Exercise instructions: Look for "This" in each line of the entries, and return the matching lines.
Top of Data supplied
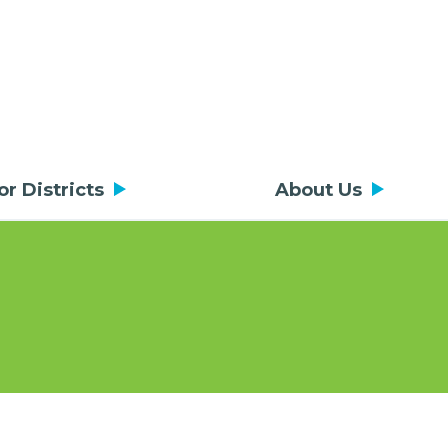
or Districts
About Us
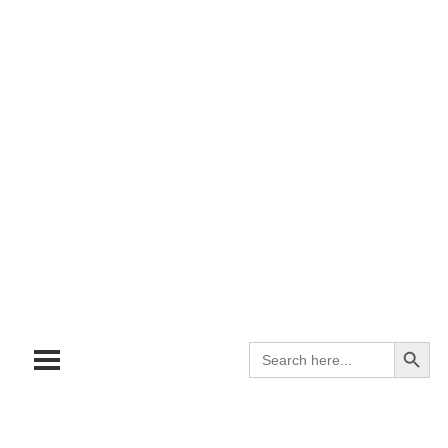
Search
Search
for:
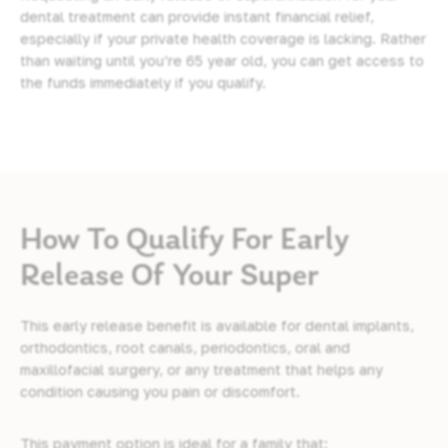
dental treatment can provide instant financial relief,
especially if your private health coverage is lacking. Rather
than waiting until you’re 65 year old, you can get access to
the funds immediately if you qualify.
How To Qualify For Early
Release Of Your Super
This early release benefit is available for
dental implants
,
orthodontics
,
root canals
, periodontics, oral and
maxillofacial surgery, or any treatment that helps any
condition causing you pain or discomfort.
This payment option is ideal for a family that:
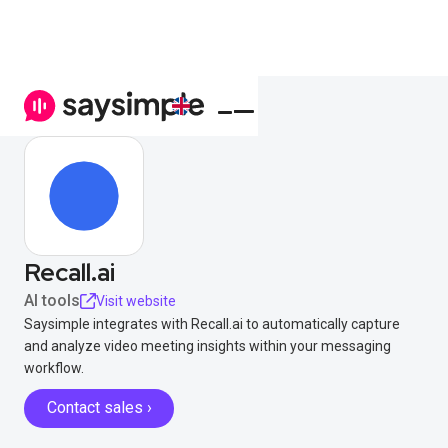
Recall.ai
AI tools
Visit website
Saysimple integrates with Recall.ai to automatically capture
and analyze video meeting insights within your messaging
workflow.
Contact sales ›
Bottom of Data supplied
Your solution:
This early release benefit is available for
This payment option is ideal for a family that:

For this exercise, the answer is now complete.